I could use some new cookware, so this isn't an academic question...thanks! :)

It may boil, no pun intended, down to the type of range you have. A ceramic top stove and cast iron do not mix. Electric is ok but gas, natural or propane, works best for cast.

I do not watch TV so I am not familiar with the copper or copper colored ceramic they are referring to.

Research time;;;; What I'm finding is copper plated stainless steel or copper plated aluminum with or with out a ceramic interior.

I see itty bitty solid copper pots for $100. I see many copper plated stainless interior sets that cost up to $1900.

I'm beginning to see a rat, Ratatouille perhaps. They claim copper evenly distributes the heat.

It appears they loosened the marketing hounds on the kitchen set, again.
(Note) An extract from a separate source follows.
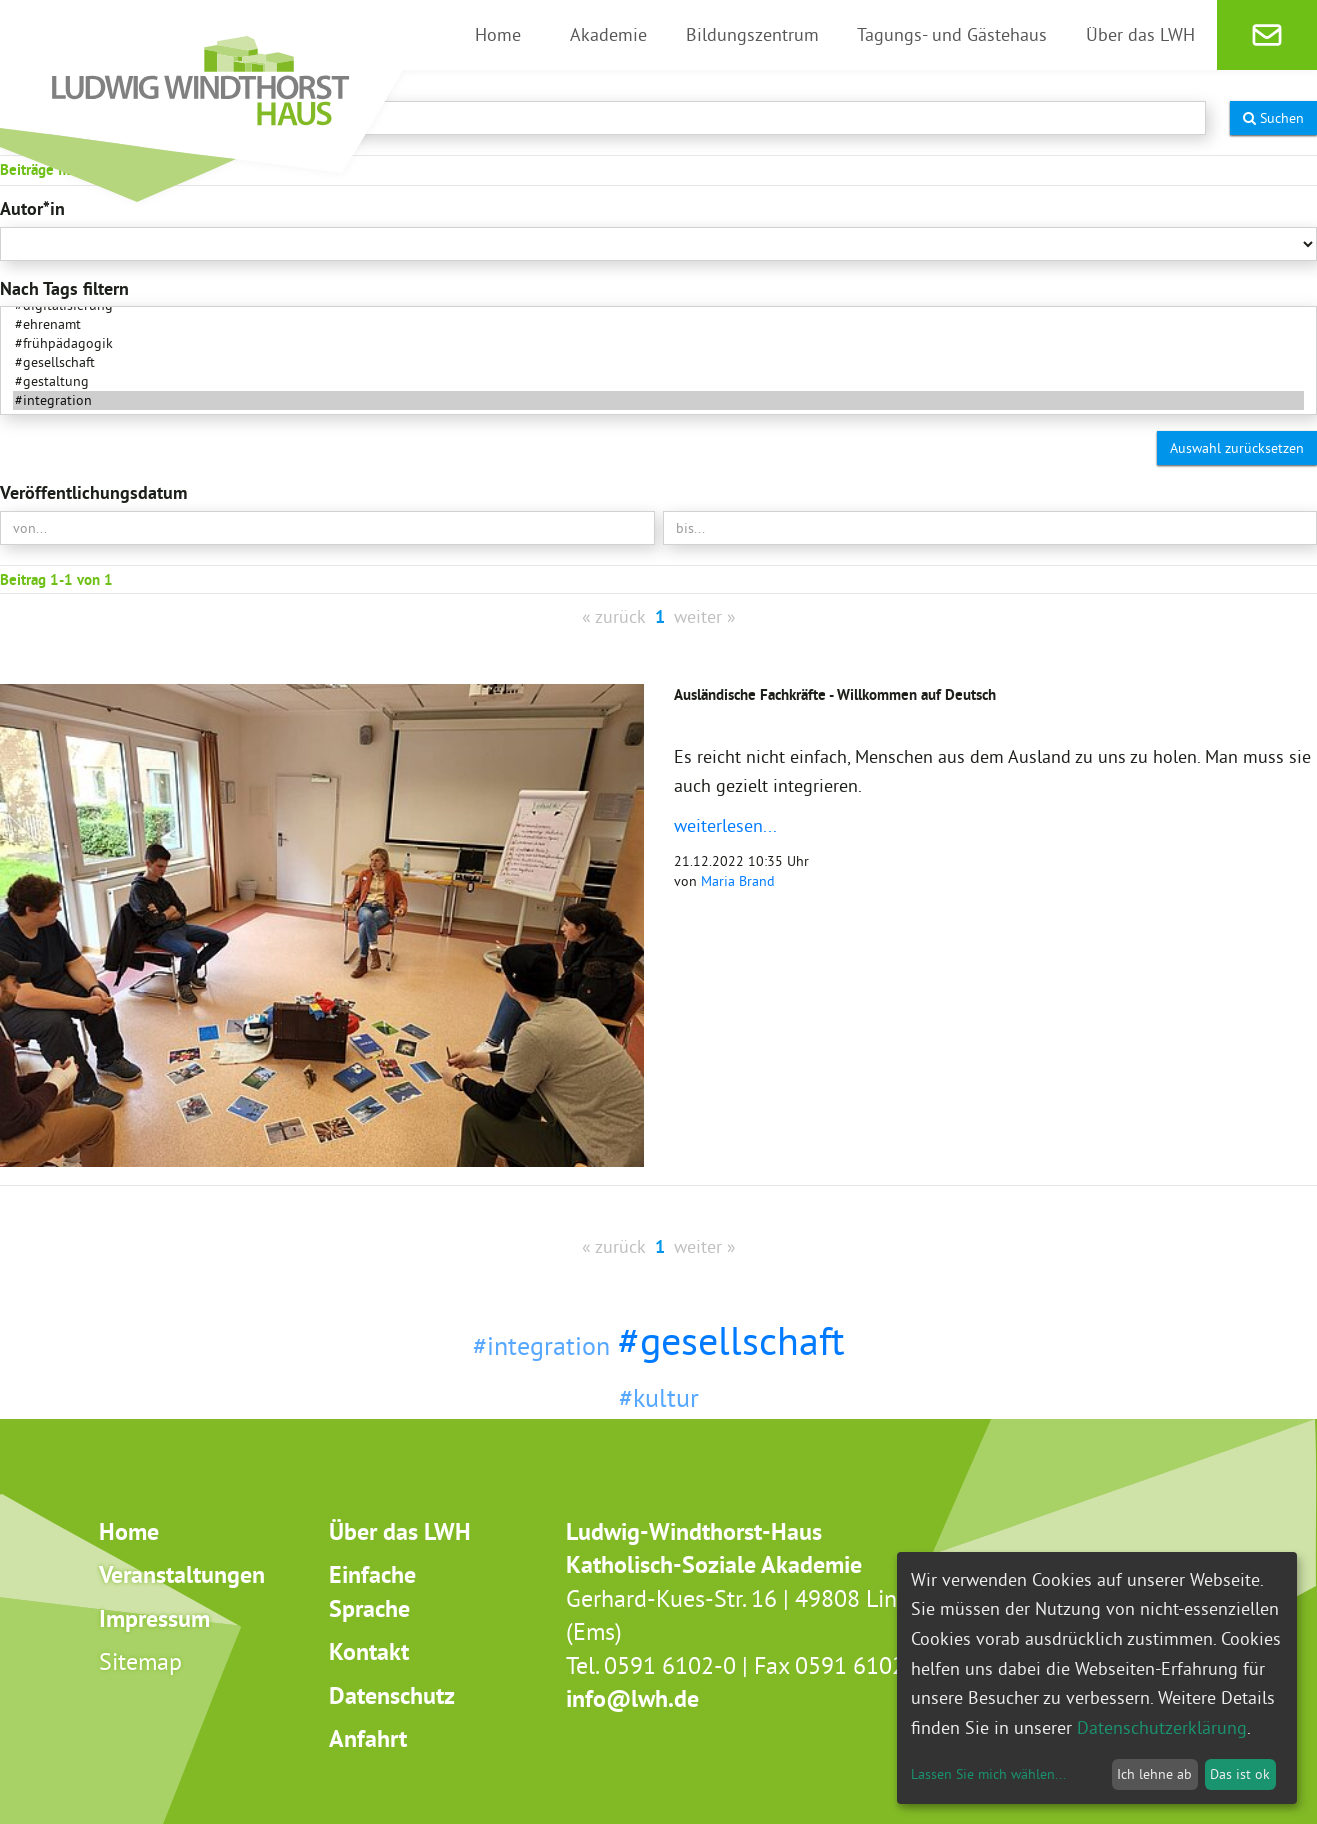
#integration (658, 400)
Remember when there was cast iron, then aluminum, then stainless steel, then ceramic, then no stick crud and now it looks like they want us to rush out and get copper plated stainless steel with or with out a ceramic lining 'cause it's so much better, why you'll starve or make inferior meals without it.

This is the old sales axiom, new is better, you need it. I'm glad the sporting goods folks don't do this with camo or scopes or ammo and new guns to shoot it.
 
Dad bought a set of real copper pots, the kind that was lined with tin. New stuff is lined with stainless steel. It was some leftover old stock that someone had years ago. I don't know if he has used it yet.
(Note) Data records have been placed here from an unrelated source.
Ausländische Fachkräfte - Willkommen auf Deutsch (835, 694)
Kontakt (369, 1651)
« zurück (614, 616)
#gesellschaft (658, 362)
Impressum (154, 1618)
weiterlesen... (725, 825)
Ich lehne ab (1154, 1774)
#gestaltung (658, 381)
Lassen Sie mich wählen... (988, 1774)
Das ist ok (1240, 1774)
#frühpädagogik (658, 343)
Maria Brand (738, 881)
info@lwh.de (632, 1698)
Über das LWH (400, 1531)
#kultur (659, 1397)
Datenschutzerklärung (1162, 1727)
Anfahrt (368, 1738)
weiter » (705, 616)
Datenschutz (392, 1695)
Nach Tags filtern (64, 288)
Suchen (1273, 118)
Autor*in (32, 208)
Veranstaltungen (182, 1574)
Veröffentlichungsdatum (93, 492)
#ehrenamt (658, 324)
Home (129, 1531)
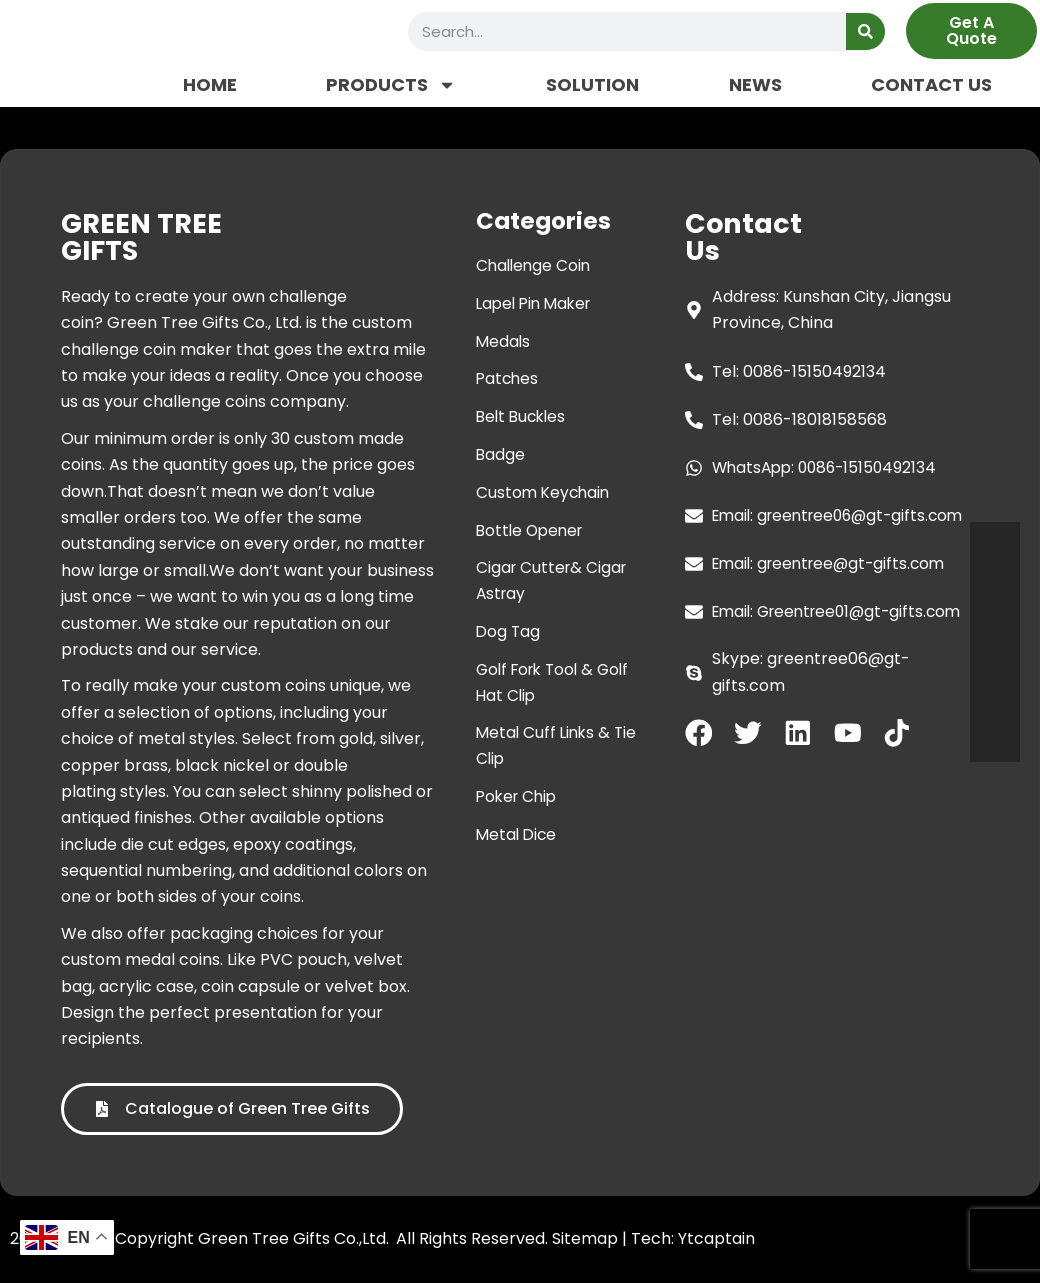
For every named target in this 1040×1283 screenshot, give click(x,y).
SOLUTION (592, 84)
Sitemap (585, 1238)
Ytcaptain (716, 1238)
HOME (210, 84)
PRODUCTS (391, 85)
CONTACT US (931, 84)
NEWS (755, 84)
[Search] (865, 31)
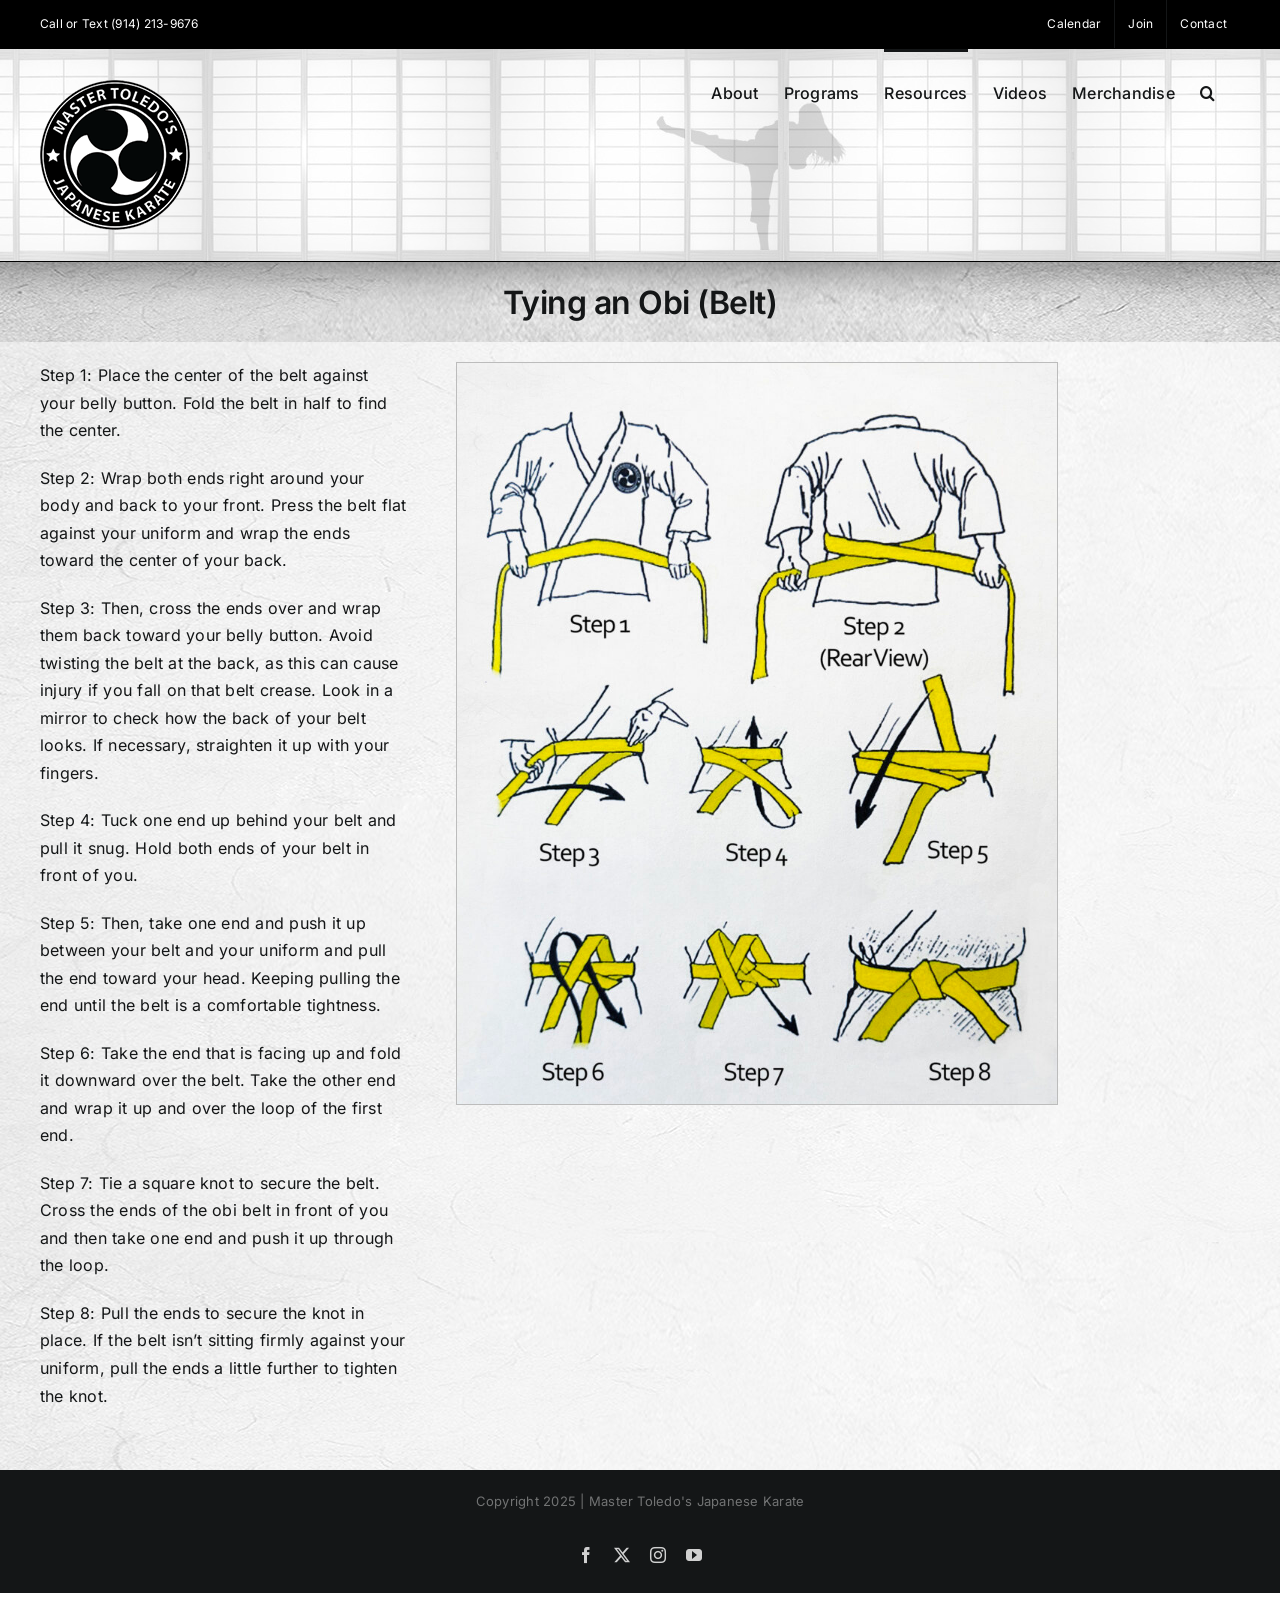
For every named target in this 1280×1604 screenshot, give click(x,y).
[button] (1207, 91)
I got a Staub enameled iron skillet a while back. I like to cook meat and then make a pan sauce with the stuck on bits.

Also have a 1930's vintage iron skillet and a new carbon steel skillet for stuff I don't want to stick. The all-clad sauté pan is nice, but doesn't get used as much.

My favorite pot is my Staub Dutch oven.

I do have 1 Teflon pan for scrambled eggs. Eggs are a pain to clean up in everything else.